I've been reflecting on this fundamental pillar of Dr Ross Greene’s (@livesinthebalance) approach to living and working with kids, and the more I think about it, the more significant it seems. What it’s really about, for me, is adult attitude. Most of the time, if kids aren’t doing what their parents would like, our assumption is it’s because they don’t want to. Or they aren’t motivated. Or they are lazy. We put it down to a lack of will. We get angry with them. We assume that if only they wanted to, they would be able to do what we ask them. So we try to make them.
What Ross Greene is saying is that we can flip that assumption around, and instead assume that kids aren’t doing things because they aren’t able to right now. Maybe they aren’t clearing up (for example) because they don’t have the organisational skills required, or they aren’t practicing the piano (for example) because they lack the capacity to balance short term desires with long term goals. For them, the short term is far more important and the future is a long time away.

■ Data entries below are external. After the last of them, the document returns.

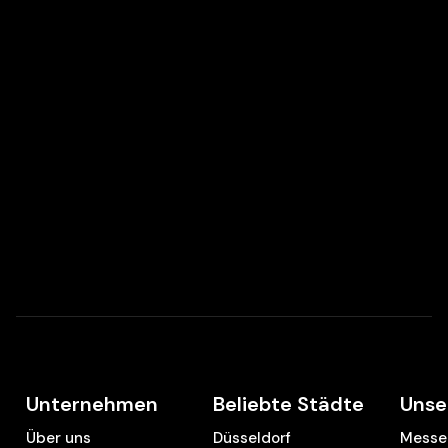
Unternehmen
Beliebte Städte
Unse
Über uns
Düsseldorf
Messe 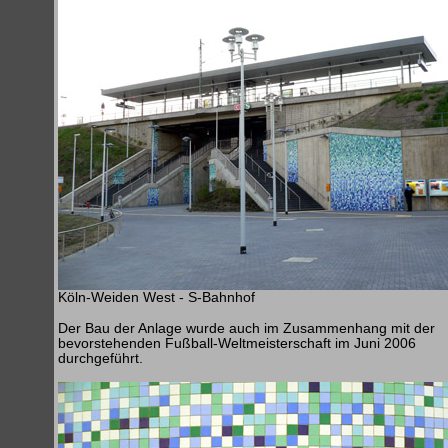
Köln-Weiden West - S-Bahnhof
Der Bau der Anlage wurde auch im Zusammenhang mit der
bevorstehenden Fußball-Weltmeisterschaft im Juni 2006
durchgeführt.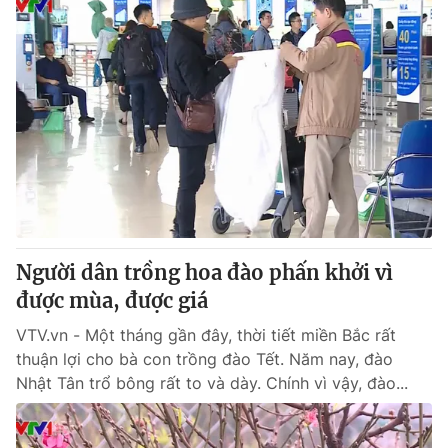
Người dân trồng hoa đào phấn khởi vì
được mùa, được giá
VTV.vn - Một tháng gần đây, thời tiết miền Bắc rất
thuận lợi cho bà con trồng đào Tết. Năm nay, đào
Nhật Tân trổ bông rất to và dày. Chính vì vậy, đào...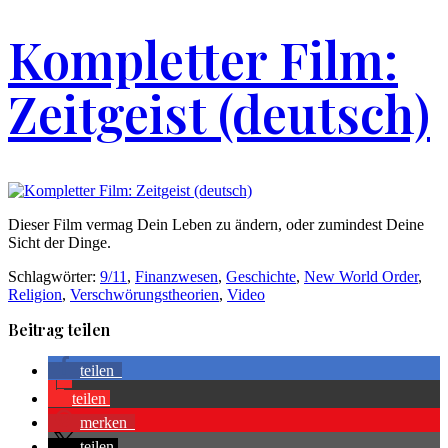
Kompletter Film:
Zeitgeist (deutsch)
Dieser Film vermag Dein Leben zu ändern, oder zumindest Deine
Sicht der Dinge.
Schlagwörter:
9/11
,
Finanzwesen
,
Geschichte
,
New World Order
,
Religion
,
Verschwörungstheorien
,
Video
Beitrag teilen
teilen
teilen
merken
teilen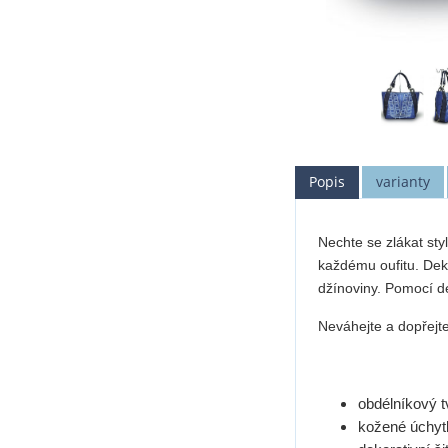
Popis
varianty
Nechte se zlákat sty
každému oufitu. Dekor
džínoviny. Pomocí d
Neváhejte a dopřejte
obdélníkový t
kožené úchyt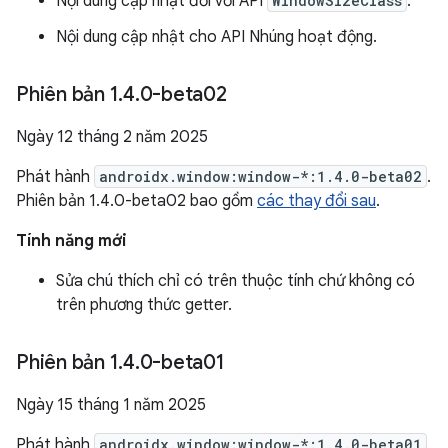
Nội dung cập nhật đối với API
WindowSizeClass
.
Nội dung cập nhật cho API Nhúng hoạt động.
Phiên bản 1
.
4
.
0-beta02
Ngày 12 tháng 2 năm 2025
Phát hành
androidx.window:window-*:1.4.0-beta02
.
Phiên bản 1.4.0-beta02 bao gồm
các thay đổi sau
.
Tính năng mới
Sửa chú thích chỉ có trên thuộc tính chứ không có
trên phương thức getter.
Phiên bản 1
.
4
.
0-beta01
Ngày 15 tháng 1 năm 2025
Phát hành
androidx.window:window-*:1.4.0-beta01
.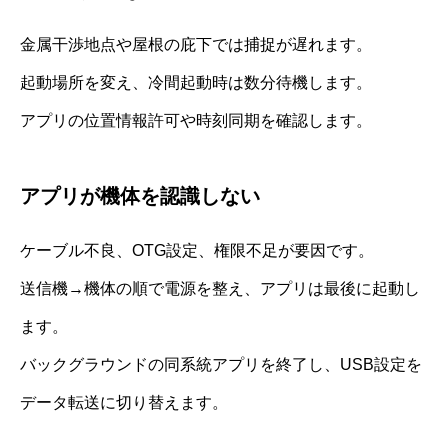
金属干渉地点や屋根の庇下では捕捉が遅れます。
起動場所を変え、冷間起動時は数分待機します。
アプリの位置情報許可や時刻同期を確認します。
アプリが機体を認識しない
ケーブル不良、OTG設定、権限不足が要因です。
送信機→機体の順で電源を整え、アプリは最後に起動し
ます。
バックグラウンドの同系統アプリを終了し、USB設定を
データ転送に切り替えます。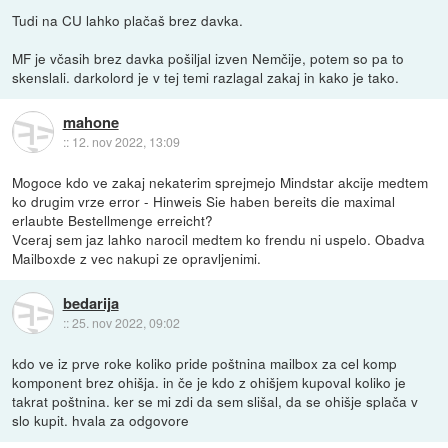
Tudi na CU lahko plačaš brez davka.
MF je včasih brez davka pošiljal izven Nemčije, potem so pa to
skenslali. darkolord je v tej temi razlagal zakaj in kako je tako.
mahone
::
12. nov 2022, 13:09
Mogoce kdo ve zakaj nekaterim sprejmejo Mindstar akcije medtem
ko drugim vrze error - Hinweis Sie haben bereits die maximal
erlaubte Bestellmenge erreicht?
Vceraj sem jaz lahko narocil medtem ko frendu ni uspelo. Obadva
Mailboxde z vec nakupi ze opravljenimi.
bedarija
::
25. nov 2022, 09:02
kdo ve iz prve roke koliko pride poštnina mailbox za cel komp
komponent brez ohišja. in če je kdo z ohišjem kupoval koliko je
takrat poštnina. ker se mi zdi da sem slišal, da se ohišje splača v
slo kupit. hvala za odgovore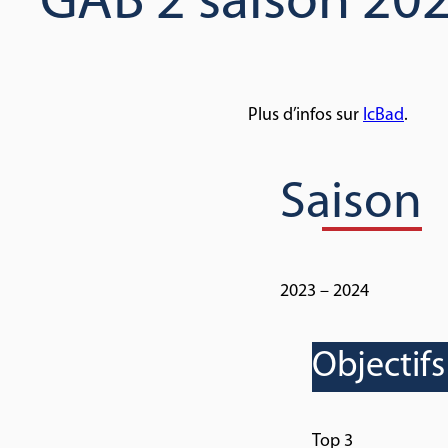
GAB 2 saison 20
Plus d’infos sur
IcBad
.
Saison
2023 – 2024
Objectifs
Top 3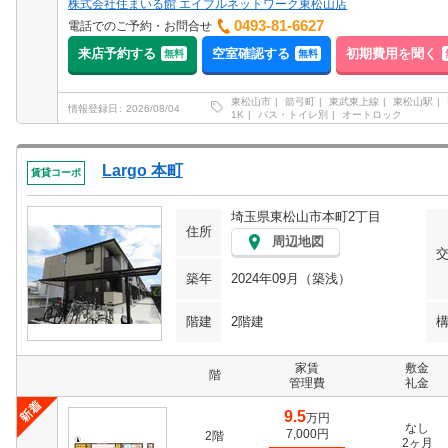
株式会社住まいる館 エイブルネットワーク東松山店
0493-81-6627
電話でのご予約・お問合せ
来店予約する
空室確認する
初期費用を聞く
無料
無料
東松山市
箭弓町
東武東上線
東松山駅
情報登録日
2026/08/04
1K
バス・トイレ別
オートロック
Largo 本町
賃貸コーポ
埼玉県東松山市本町2丁目
住所
周辺地図
築年
2024年09月（築浅）
階建
2階建
家賃
敷金
階
管理費
礼金
9.5
万円
なし
7,000円
2階
2ヶ月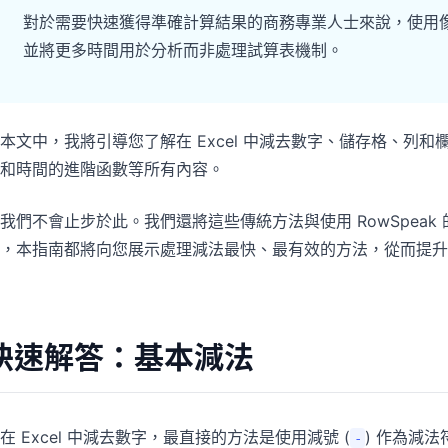
專案
社群
對於需要快速獲得準確計算結果的商務專業人士來說，使用像 Ro
管理里程碑、負責人、交付與進度。
加入討論、提問並向其他使用者學習。
並將更多時間用於分析而非處理試算表機制。
分析
快速入門
用於儀表板、KPI 檢視與經營分析。
幫助新使用者與團隊快速上手。
本文中，我將引導您了解在 Excel 中減去數字、儲存格、列
和時間的進階函數等所有內容。
我們不會止步於此。我們還將這些傳統方法與使用 RowSpeak
，本指南都將向您展示處理減法最快、最有效的方法，從而提升您的
快速解答：基本減法
在 Excel 中減去數字，最直接的方法是使用減號 (
) 作為減法
-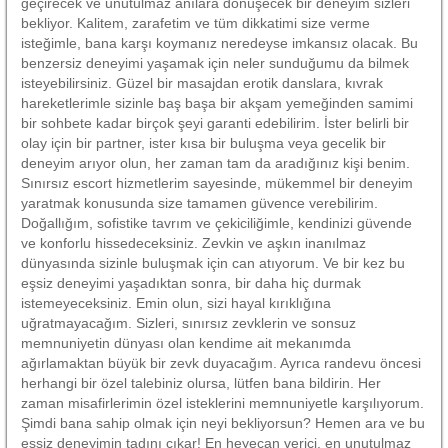
geçirecek ve unutulmaz anılara dönüşecek bir deneyim sizleri
bekliyor. Kalitem, zarafetim ve tüm dikkatimi size verme
isteğimle, bana karşı koymanız neredeyse imkansız olacak. Bu
benzersiz deneyimi yaşamak için neler sunduğumu da bilmek
isteyebilirsiniz. Güzel bir masajdan erotik danslara, kıvrak
hareketlerimle sizinle baş başa bir akşam yemeğinden samimi
bir sohbete kadar birçok şeyi garanti edebilirim. İster belirli bir
olay için bir partner, ister kısa bir buluşma veya gecelik bir
deneyim arıyor olun, her zaman tam da aradığınız kişi benim.
Sınırsız escort hizmetlerim sayesinde, mükemmel bir deneyim
yaratmak konusunda size tamamen güvence verebilirim.
Doğallığım, sofistike tavrım ve çekiciliğimle, kendinizi güvende
ve konforlu hissedeceksiniz. Zevkin ve aşkın inanılmaz
dünyasında sizinle buluşmak için can atıyorum. Ve bir kez bu
eşsiz deneyimi yaşadıktan sonra, bir daha hiç durmak
istemeyeceksiniz. Emin olun, sizi hayal kırıklığına
uğratmayacağım. Sizleri, sınırsız zevklerin ve sonsuz
memnuniyetin dünyası olan kendime ait mekanımda
ağırlamaktan büyük bir zevk duyacağım. Ayrıca randevu öncesi
herhangi bir özel talebiniz olursa, lütfen bana bildirin. Her
zaman misafirlerimin özel isteklerini memnuniyetle karşılıyorum.
Şimdi bana sahip olmak için neyi bekliyorsun? Hemen ara ve bu
eşsiz deneyimin tadını çıkar! En heyecan verici, en unutulmaz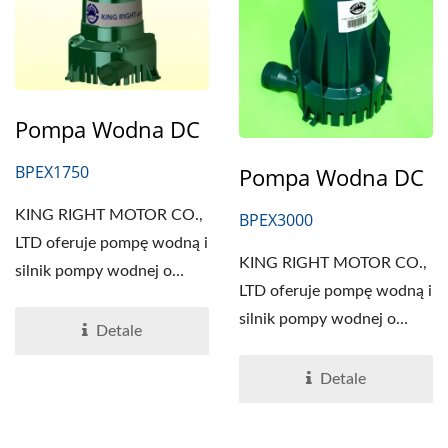
Pompa Wodna DC
BPEX1750
Pompa Wodna DC
KING RIGHT MOTOR CO.,
BPEX3000
LTD oferuje pompę wodną i
KING RIGHT MOTOR CO.,
silnik pompy wodnej o
LTD oferuje pompę wodną i
wysokiej jakości na
silnik pompy wodnej o
Tajwanie...
Detale
wysokiej jakości na
Tajwanie...
Detale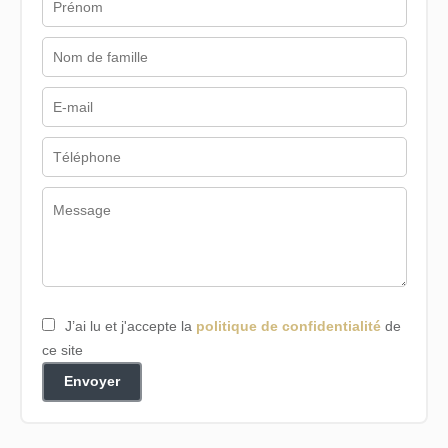
J’ai lu et j'accepte la
politique de confidentialité
de
ce site
Envoyer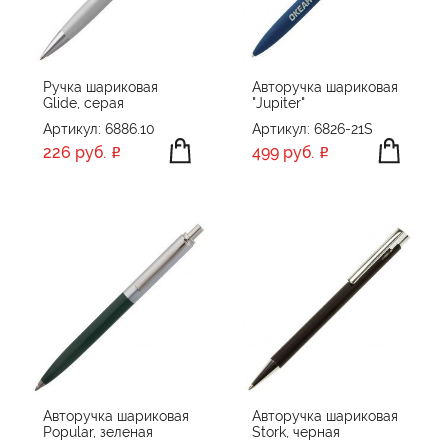
Ручка шариковая
Авторучка шариковая
Glide, серая
"Jupiter"
Артикул: 6886.10
Артикул: 6826-21S
226 руб.
499 руб.
Авторучка шариковая
Авторучка шариковая
Popular, зеленая
Stork, черная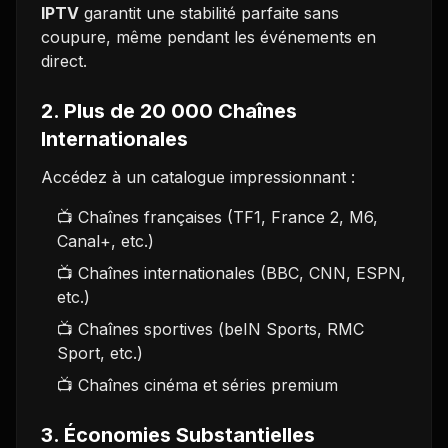
IPTV
garantit une stabilité parfaite sans
coupure, même pendant les événements en
direct.
2. Plus de 20 000 Chaînes
Internationales
Accédez à un catalogue impressionnant :
📺 Chaînes françaises (TF1, France 2, M6,
Canal+, etc.)
📺 Chaînes internationales (BBC, CNN, ESPN,
etc.)
📺 Chaînes sportives (beIN Sports, RMC
Sport, etc.)
📺 Chaînes cinéma et séries premium
3. Économies Substantielles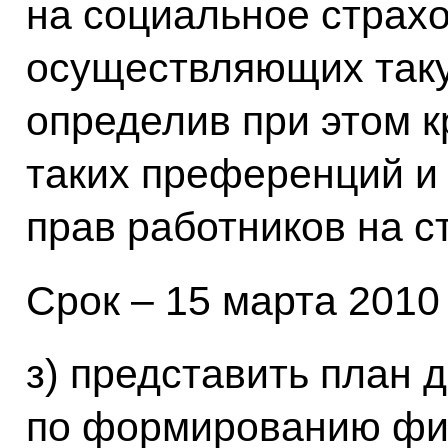
на социальное страхо
осуществляющих таку
определив при этом к
таких преференций и
прав работников на с
Срок – 15 марта 2010 г
з) представить план 
по формированию фи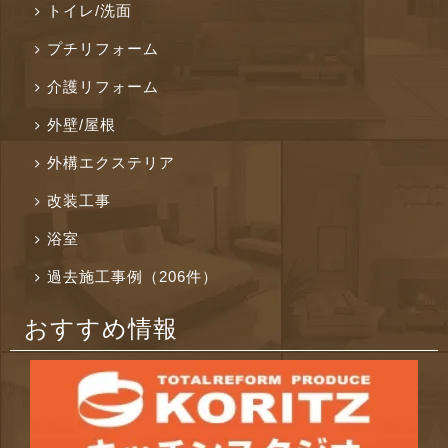
トイレ/洗面
プチリフォーム
介護リフォーム
外壁/屋根
外構エクステリア
改装工事
浴室
過去施工事例（206件）
おすすめ情報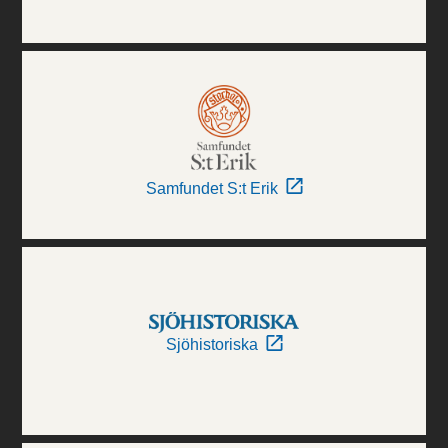
Samfundet S:t Erik
Sjöhistoriska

The skills of self management don’t really develop until adolescence (and neurological adolescence lasts until age 25) which means that a lot of us are frustrated by our kids not doing things which they are likely not to be capable of yet. Remembering their PE kit, or controlling their temper. Managing their impulses to shout rather than speak or picking up wet towels from the floor. Thinking before they speak. Brain development is an ongoing process, and it doesn’t accelerate it if you’re made to feel bad about what you’re not able to do yet. Kids can do things one day, when the circumstances are right, and not another - that's the messy and non-linear way that development works.
But the most important thing that Ross Greene says is that we don’t have to waste time thinking about whether they can help it or not in any particular situation. If we just make our baseline assumption that kids do well if they can, then the research shows that this works out better. This can change everything. It changes the questions we ask and the way that parents feel. It stops many battles in their tracks.
For if someone lack the skills to do something, we can’t solve that through consequences or rewards. It isn’t a choice on their part, even if it looks like it is. We can’t make them grow up faster through punishing them for their incompetence or telling them off. It makes no sense to get annoyed with them if they can’t help it. Instead we have to accept where they are right now (even if we wish they were somewhere else) and work out how to make things work with that.
They will develop skills in time and we can help them with that - but neurological development is a long process, and no one’s brain ever developed faster through being told off for things they couldn’t help.
I love Ross Greene! I volunteer for Lives in the Balance and I've been reading his books for years. When I work with kids, "Kids do well when they can" is my "discipline plan." If a child is having any type of problem, I just ask them what's going on. Then we solve the problem together. This works perfectly in a non-coercive environment, because not participating is an option. I'm sure teachers at mainstream schools would assume that all the kids just opt-out all the time. Over six years, I've had two kids opt out for part of a class period each! It's very rare. It would be interesting to see what would happen at a mainstream school. Coercion is fundamental there, so they might just have a lot of kids opting out. To me, that means that the program should change, not that the kids need punishment.
Hi Naomi. I wonder what place teaching and modelling has in the development of kids’ organisational skills. It’s my experience that children can improve their organisational abilities if teachers and parents make it easy for them to do so. Also some kids quickly develop agency when placed in positions to do so, such as when a parent is ill. Thought?